En 1724, sa formation religieuse terminée au séminaire de Cordobà, il aurait dû être ordonné prêtre mais aucun évêque n'étant alors disponible, il fut nommé maître de chapelle, chef de chœur et organiste de la cathédrale.  Il continua de composer et très rapidement, ses œuvres furent célèbres dans toutes les Réductions des territoires espagnols, au Paraguay et au Pérou. Atteint de tuberculose, il mourut près de Cordobà, au monastère de Santa Caterina, le 2 janvier 1726, à l'âge de 37 ans.
Son œuvre lui a survécu et demeure l'une des plus belles du genre parmi toutes les compositions nées dans les Amériques espagnoles d'alors. Le baroque d'outre-atlantique reste assez méconnu mais recèle de véritables trésors. Les jésuites, jusqu'à leur Expulsion, bâtirent en même temps que de magnifiques églises, des orgues et des instruments de musique, des écoles de musique s'ouvrirent dans de nombreuses villes, des enfants furent formés au chant, partout des chœurs animaient les offices et illustraient les nombreuses fêtes et processions. Aujourd'hui encore, la musique de Zipoli est souvent interprétée comme cet adagio qu'on joue autant pour les mariages que pour les obsèques partout en Amérique du sud. Son ampleur et sa sérénité en font un outil de méditation qui émeut et nourrit.


L'universitaire et musicienne Evangelina Burchard, spécialiste de la musique des jésuites a consacré au musicien toscan un article publié en 2013. Dans lequel elle explique :

[...] Son œuvre musicale américaine eut un grand retentissement et une très forte reconnaissance dans les réductions, comme le raconte Lozano, où « des heures avant que ne joue Zipoli, l’église de la Compagnie se remplissait, tous désireux d’écouter ces harmonies aussi nouvelles que supérieures ». Comme le confirme également le Père Peramás dans son livre publié en 1793 « De vita et moribus » (se trouvant en Italie suite à l’expulsion des jésuites), « certains prêtres excellents dans l’art de la musique étaient venus d’Europe, enseignèrent aux indiens des villages à chanter et à jouer des instruments. Mais personne ne fut plus illustre ni prolifique que Dominque Zipoli, autre musicien romain, dont la parfaite harmonie des plus douces et des plus travaillées pouvait s’imposer. Les vêpres qui duraient toute l’après-midi étaient particulièrement exquises. Il composait différentes œuvres pour le temple, qu’on lui demandait par courrier jusqu’à la ville même de Lima »…

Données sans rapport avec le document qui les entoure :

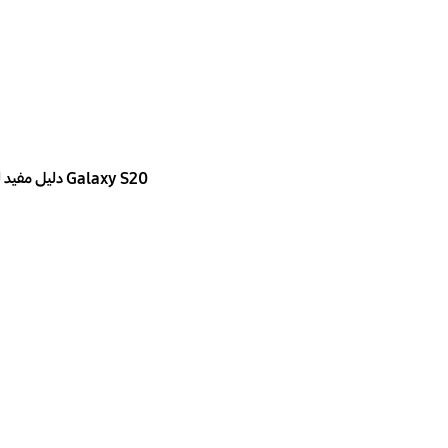
Galaxy S20 دليل مفيد لجهاز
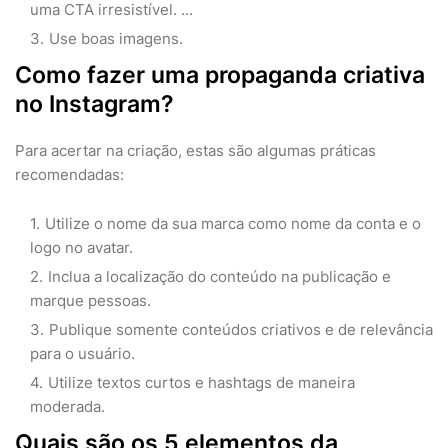
uma CTA irresistível. ...
Use boas imagens.
Como fazer uma propaganda criativa
no Instagram?
Para acertar na criação, estas são algumas práticas
recomendadas:
Utilize o nome da sua marca como nome da conta e o
logo no avatar.
Inclua a localização do conteúdo na publicação e
marque pessoas.
Publique somente conteúdos criativos e de relevância
para o usuário.
Utilize textos curtos e hashtags de maneira
moderada.
Quais são os 5 elementos da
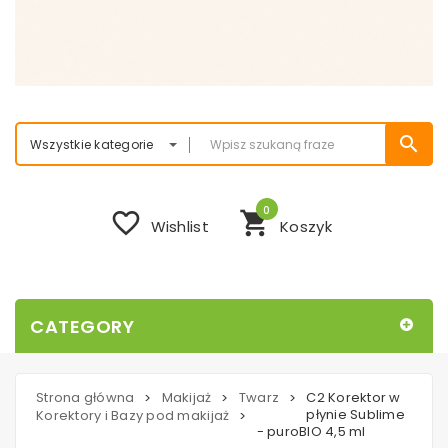
search
Wszystkie kategorie
0
favorite_border
shopping_cart
Wishlist
Koszyk
CATEGORY
Strona główna
Makijaż
Twarz
C2 Korektor w
>
>
>
płynie Sublime
Korektory i Bazy pod makijaż
>
- puroBIO 4,5 ml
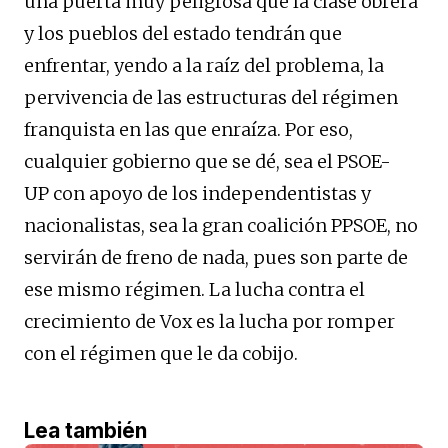
una puerta muy peligrosa que la clase obrera
y los pueblos del estado tendrán que
enfrentar, yendo a la raíz del problema, la
pervivencia de las estructuras del régimen
franquista en las que enraíza. Por eso,
cualquier gobierno que
se
dé, sea el
PSOE-
UP
con apoyo de los independentistas y
nacionalistas, sea la gran coalición
PPSOE
, no
servirán de freno de nada, pues son parte de
ese mismo régimen. La lucha contra el
crecimiento de
Vox
es la lucha por romper
con el régimen que le da cobijo.
Lea también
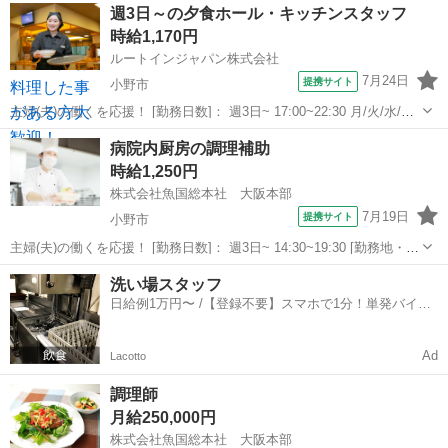
兵庫
小野市
キッチン
週3日～の夕食ホール・キッチンスタッフ
入れ直後） 会社さんに併設されています社員食堂の中でのお仕事にな
時給1,170円
ります！ 管理栄養士の方か...
ルートインジャパン株式会社
7月24日
提携サイト
小野市
主婦(夫)の働くを応援！ [勤務日数]： 週3日~ 17:00~22:30 月/火/水/木/
金/土/日 などから選べます [勤務地・最寄駅]： 兵庫県小野市敷地町
兵庫
小野市
キッチン
病院内厨房の調理補助
1503-1 ホテルルートイン小野 [職種名]：夕食ホ...
時給1,250円
株式会社魚国総本社 大阪本部
7月19日
提携サイト
小野市
主婦(夫)の働くを応援！ [勤務日数]： 週3日~ 14:30~19:30 [勤務地・最
寄駅]： 兵庫県小野市匠台72-1 株式会社魚国総本社 大阪本部 大村(兵
兵庫
小野市
キッチン
洗い場スタッフ
庫県)駅自動車5分 [職種名]：病院内厨房の調理補助 ...
日給例1万円〜 /【登録不要】スマホで1分！単発バイト
一括検索✨
Ad
Lacotto
調理師
月給250,000円
株式会社魚国総本社 大阪本部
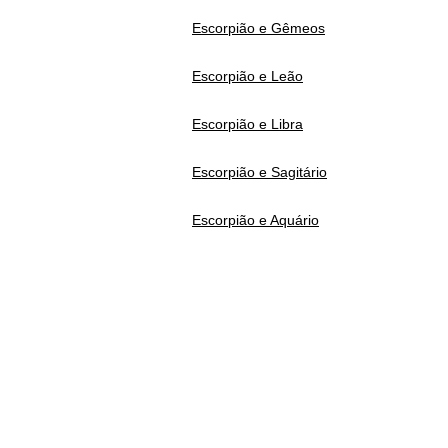
Escorpião e Gêmeos
Escorpião e Leão
Escorpião e Libra
Escorpião e Sagitário
Escorpião e Aquário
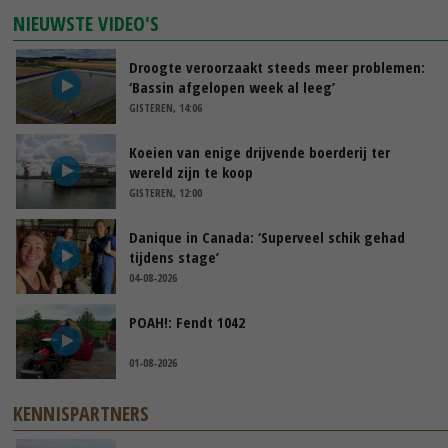
NIEUWSTE VIDEO'S
Droogte veroorzaakt steeds meer problemen:
‘Bassin afgelopen week al leeg’
GISTEREN, 14:06
Koeien van enige drijvende boerderij ter
wereld zijn te koop
GISTEREN, 12:00
Danique in Canada: ‘Superveel schik gehad
tijdens stage’
04-08-2026
POAH!: Fendt 1042
01-08-2026
KENNISPARTNERS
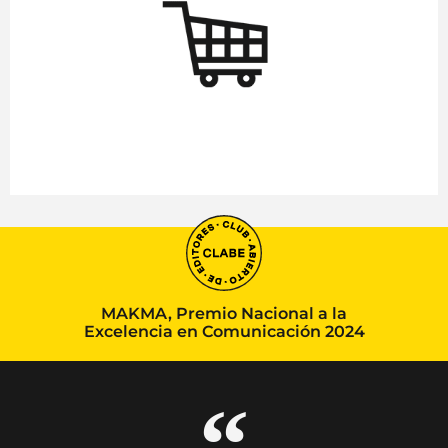
MAKMA, Premio Nacional a la
Excelencia en Comunicación 2024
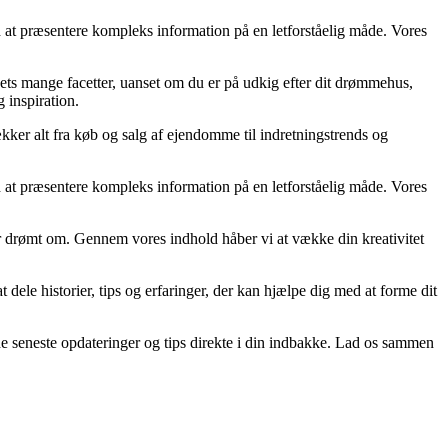
d at præsentere kompleks information på en letforståelig måde. Vores
ets mange facetter, uanset om du er på udkig efter dit drømmehus,
g inspiration.
ækker alt fra køb og salg af ejendomme til indretningstrends og
d at præsentere kompleks information på en letforståelig måde. Vores
 har drømt om. Gennem vores indhold håber vi at vække din kreativitet
t dele historier, tips og erfaringer, der kan hjælpe dig med at forme dit
 de seneste opdateringer og tips direkte i din indbakke. Lad os sammen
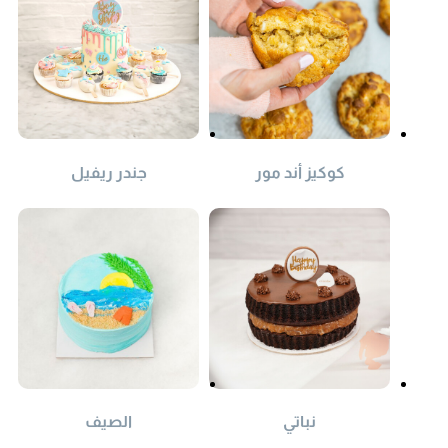
كوكيز أند مور
جندر ريفيل
نباتي
الصيف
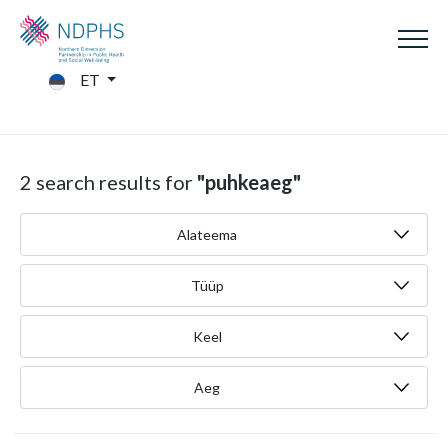
ET
2 search results for
"puhkeaeg"
Alateema
Tüüp
Keel
Aeg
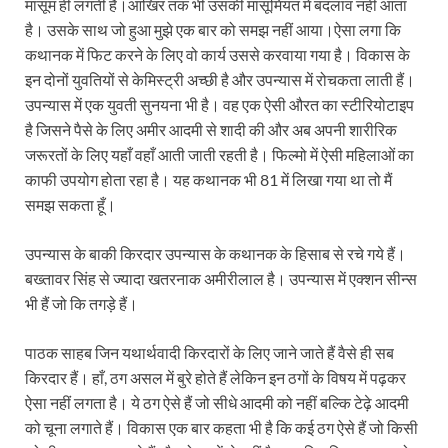
मासूम ही लगती है।आखिर तक भी उसकी मासूमियत में बदलाव नहीं आता
है। उसके साथ जो हुआ मुझे एक बार को समझ नहीं आया।ऐसा लगा कि
कथानक में फिट करने के लिए वो कार्य उससे करवाया गया है। विकास के
इन दोनों युवतियों से केमिस्ट्री अच्छी है और उपन्यास में रोचकता लाती हैं।
उपन्यास में एक युवती सुनयना भी है। वह एक ऐसी औरत का स्टीरियोटाइप
है जिसने पैसे के लिए अमीर आदमी से शादी की और अब अपनी शारीरिक
जरूरतों के लिए यहाँ वहाँ आती जाती रहती है। फिल्मो में ऐसी महिलाओं का
काफी उपयोग होता रहा है। यह कथानक भी 81 में लिखा गया था तो मैं
समझ सकता हूँ।
उपन्यास के बाकी किरदार उपन्यास के कथानक के हिसाब से रचे गये हैं।
बख्तावर सिंह से ज्यादा खतरनाक अमीरीलाल है। उपन्यास में एक्शन सीन्स
भी हैं जो कि तगड़े हैं।
पाठक साहब जिन यथार्थवादी किरदारों के लिए जाने जाते हैं वैसे ही सब
किरदार हैं। हाँ, ठग असल में बुरे होते हैं लेकिन इन ठगों के विषय में पढ़कर
ऐसा नहीं लगता है। ये ठग ऐसे हैं जो सीधे आदमी को नहीं बल्कि टेढ़े आदमी
को चूना लगाते हैं। विकास एक बार कहता भी है कि कई ठग ऐसे हैं जो किसी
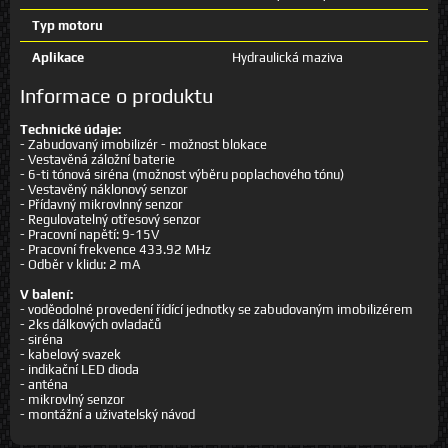
Typ motoru
Aplikace
Hydraulická maziva
Informace o produktu
Technické údaje:
- Zabudovaný imobilizér - možnost blokace
- Vestavěná záložní baterie
- 6-ti tónová siréna (možnost výběru poplachového tónu)
- Vestavěný náklonový senzor
- Přídavný mikrovlnný senzor
- Regulovatelný otřesový senzor
- Pracovní napětí: 9-15V
- Pracovní frekvence 433.92 MHz
- Odběr v klidu: 2 mA
V balení:
- voděodolné provedení řídící jednotky se zabudovaným imobilizérem
- 2ks dálkových ovladačů
- siréna
- kabelový svazek
- indikační LED dioda
- anténa
- mikrovlný senzor
- montážní a uživatelský návod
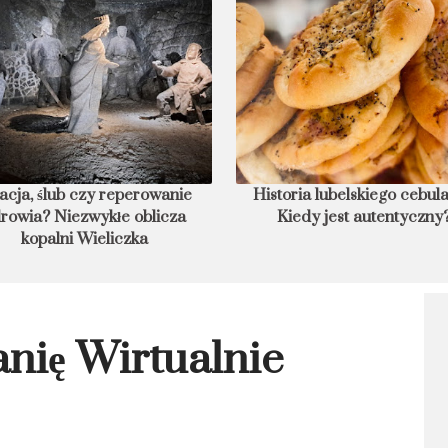
acja, ślub czy reperowanie
Historia lubelskiego cebula
rowia? Niezwykłe oblicza
Kiedy jest autentyczny
kopalni Wieliczka
nię Wirtualnie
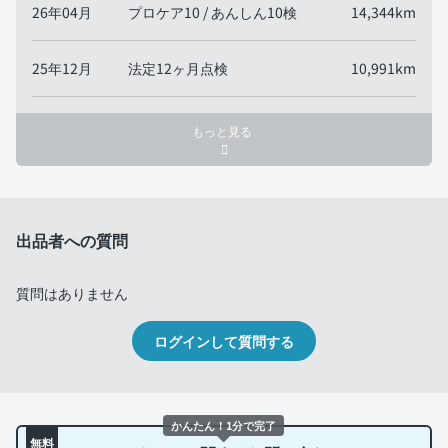
26年04月
プロケア10 / あんしん10検
14,344km
25年12月
法定12ヶ月点検
10,991km
もっと見る
出品者への質問
質問はありません
ログインして質問する
かんたん！1分で完了
無料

Dans une lettre du père Jaime Olivier datée de 1767 (année de l’expulsion) on lit : « Tous les villages ont leur musique complète d’au moins 30 musiciens. Les sopranos son très bons, en effet ils sont choisis parmi les meilleurs voix de tout le village, les faisant participer depuis leur plus jeune âge à l’école de musique. Leurs maîtres travaillent avec une grande rigueur et attention, et méritent réellement le titre de maître ; en effet ils connaissent la musique avec perfection et la composent parfaitement ; bien qu’ils n’en aient pas besoin puisqu’ils possèdent des compositions parmi les meilleurs d’Italie et d’Allemagne, mais également des œuvres du frère Zipoli…

Les instruments sont excellents ; il y des orgues, des clavecins, des harpes, des trompes marines et trompes de chasse, beaucoup d’excellents clairons, violons, contrebasses, bassons et chimirias. Dans toutes les fêtes, il y avait dans l’après-midi des avant-vêpres solennelles avec toute la musique divisée en deux chœurs ». L’influence de Zipoli ne se limite pas seulement à Córdoba. Le vice roi du Perou sollicita depuis Lima ses compositions.
En 1959, le musicologue Robert Stevenson trouva une Messe en Fa pour chœur à trois voix, deux violons, orgue et orgue continue de Zipoli dans les Archives Capitulaire de la ville de Sucre en Bolivie. Un autre travail, publié en 1994 par le Docteur Piort Nawrot, présenta une compilation de Musique de Vêpres de Domingo Zipoli et autres maîtres jésuites anonymes correspondant aux Archives épiscopales de Concepción de Chiquitos, Santa Cruz (Bolivie). De même, Nawrot réalisa d’autres travaux de recompilation comme la Messe des Apôtres de Zipoli.

Sa musique fit de nombreux et fervents admirateurs de son vivant comme après sa mort.